* **Data in this exercise**
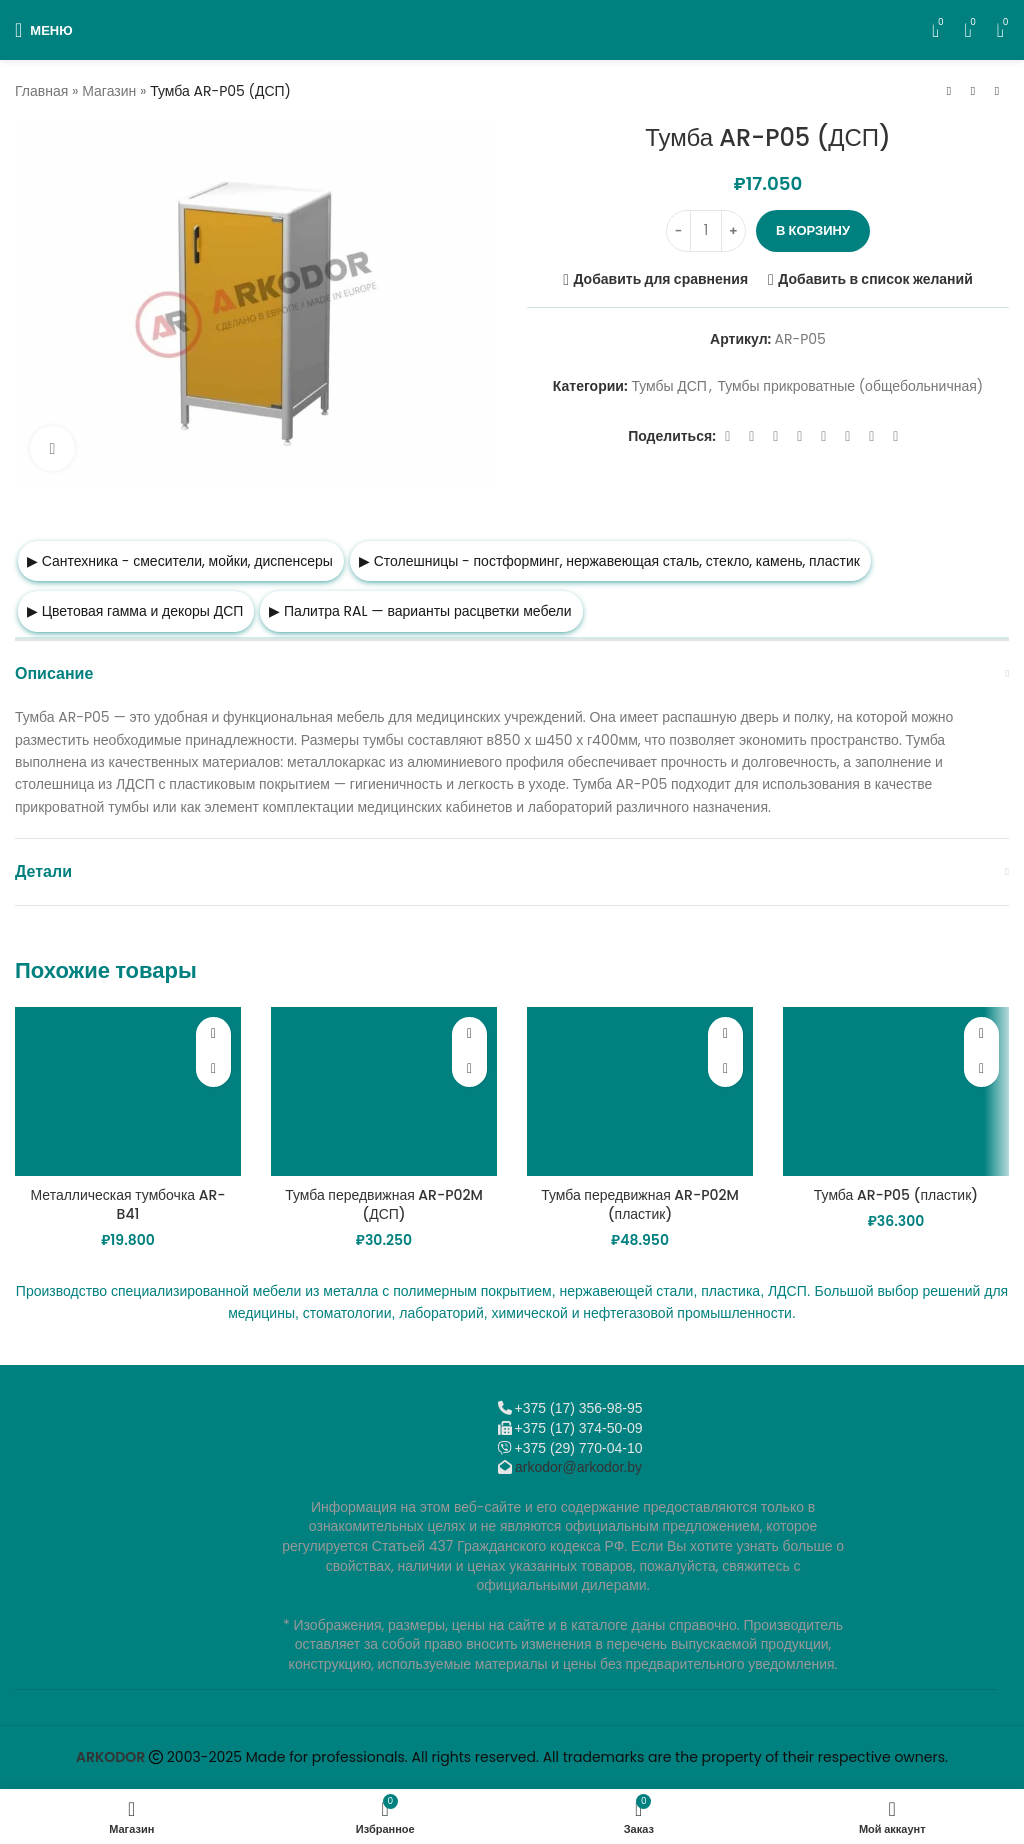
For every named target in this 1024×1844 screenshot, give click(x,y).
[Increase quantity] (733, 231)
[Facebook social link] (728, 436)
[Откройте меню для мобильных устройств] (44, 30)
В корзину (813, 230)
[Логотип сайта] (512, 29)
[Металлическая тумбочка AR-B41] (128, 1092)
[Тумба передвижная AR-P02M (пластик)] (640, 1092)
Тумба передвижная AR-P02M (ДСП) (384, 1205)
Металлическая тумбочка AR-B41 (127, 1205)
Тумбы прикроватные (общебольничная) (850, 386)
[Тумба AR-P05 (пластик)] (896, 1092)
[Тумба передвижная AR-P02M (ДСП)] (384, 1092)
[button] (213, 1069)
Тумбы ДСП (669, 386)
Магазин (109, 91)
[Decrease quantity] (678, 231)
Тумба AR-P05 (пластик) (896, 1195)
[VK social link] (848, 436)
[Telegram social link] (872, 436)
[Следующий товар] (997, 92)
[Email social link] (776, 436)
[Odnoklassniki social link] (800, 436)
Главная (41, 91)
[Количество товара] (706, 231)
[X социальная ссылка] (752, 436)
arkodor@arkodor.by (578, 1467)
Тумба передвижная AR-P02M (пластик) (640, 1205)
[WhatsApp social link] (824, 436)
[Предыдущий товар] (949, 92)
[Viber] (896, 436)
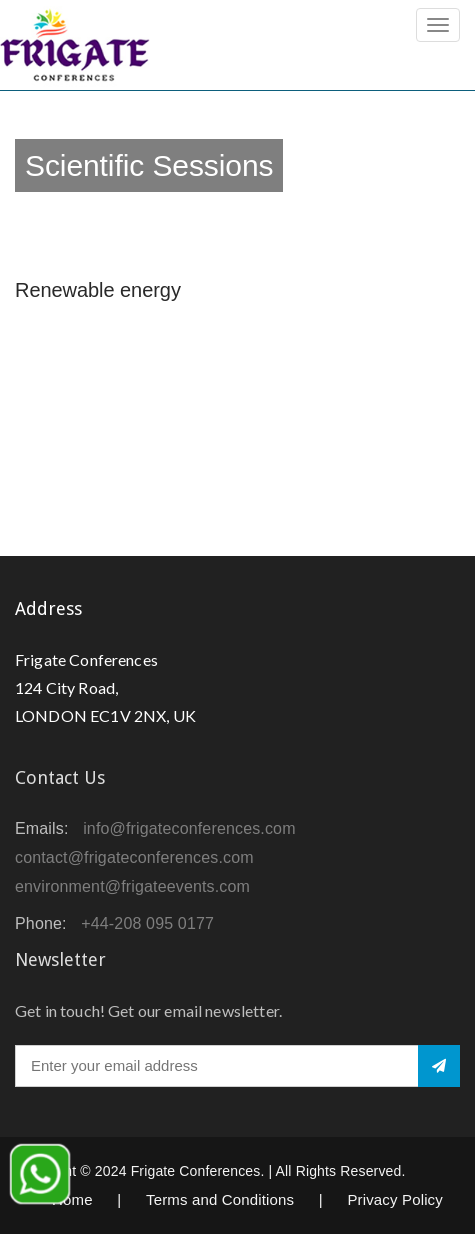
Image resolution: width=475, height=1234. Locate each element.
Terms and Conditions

---

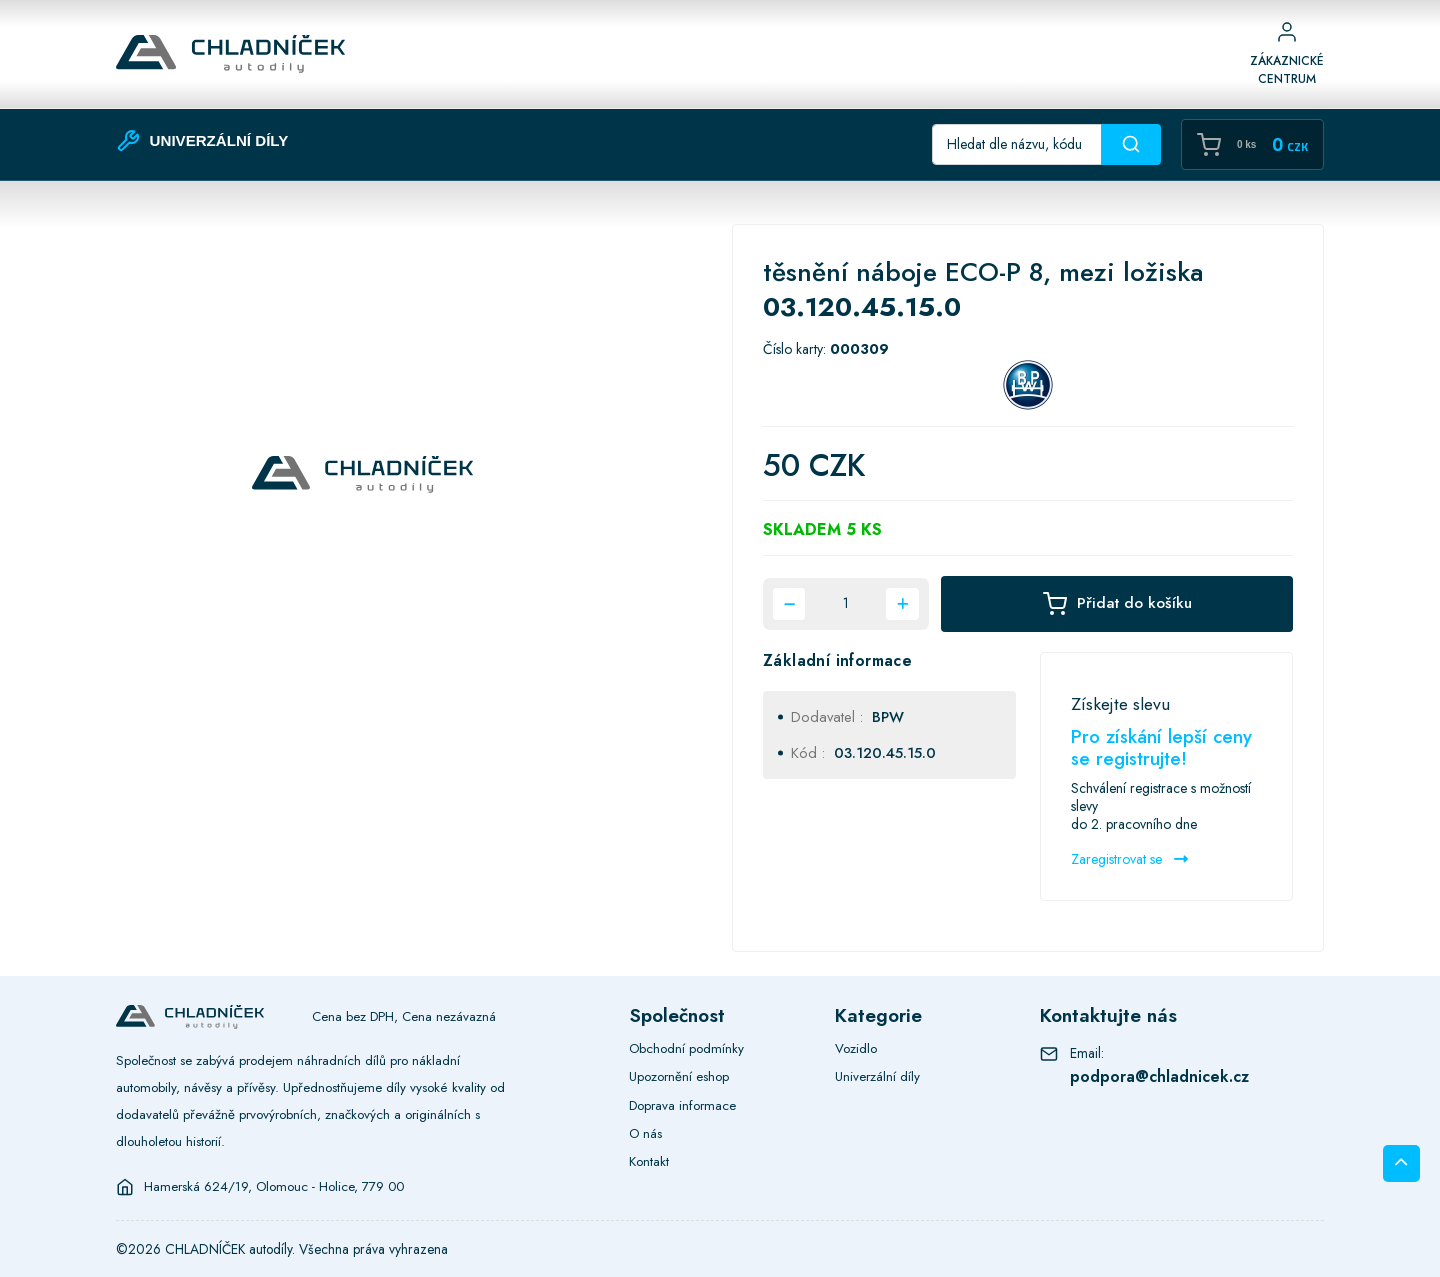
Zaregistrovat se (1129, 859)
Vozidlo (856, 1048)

* **About this task**
The line above containing "For every named", the line containing "[Следующий товар] (997, 92)", and every line between them are to be transcribed exactly; no other line is wanted.

* **Solution for this exercise**
For every named target in this 1024×1844 screenshot, give click(x,y).
[Increase quantity] (733, 231)
[Facebook social link] (728, 436)
[Откройте меню для мобильных устройств] (44, 30)
В корзину (813, 230)
[Логотип сайта] (512, 29)
[Металлическая тумбочка AR-B41] (128, 1092)
[Тумба передвижная AR-P02M (пластик)] (640, 1092)
Тумба передвижная AR-P02M (ДСП) (384, 1205)
Металлическая тумбочка AR-B41 (127, 1205)
Тумбы прикроватные (общебольничная) (850, 386)
[Тумба AR-P05 (пластик)] (896, 1092)
[Тумба передвижная AR-P02M (ДСП)] (384, 1092)
[button] (213, 1069)
Тумбы ДСП (669, 386)
Магазин (109, 91)
[Decrease quantity] (678, 231)
Тумба AR-P05 (пластик) (896, 1195)
[VK social link] (848, 436)
[Telegram social link] (872, 436)
[Следующий товар] (997, 92)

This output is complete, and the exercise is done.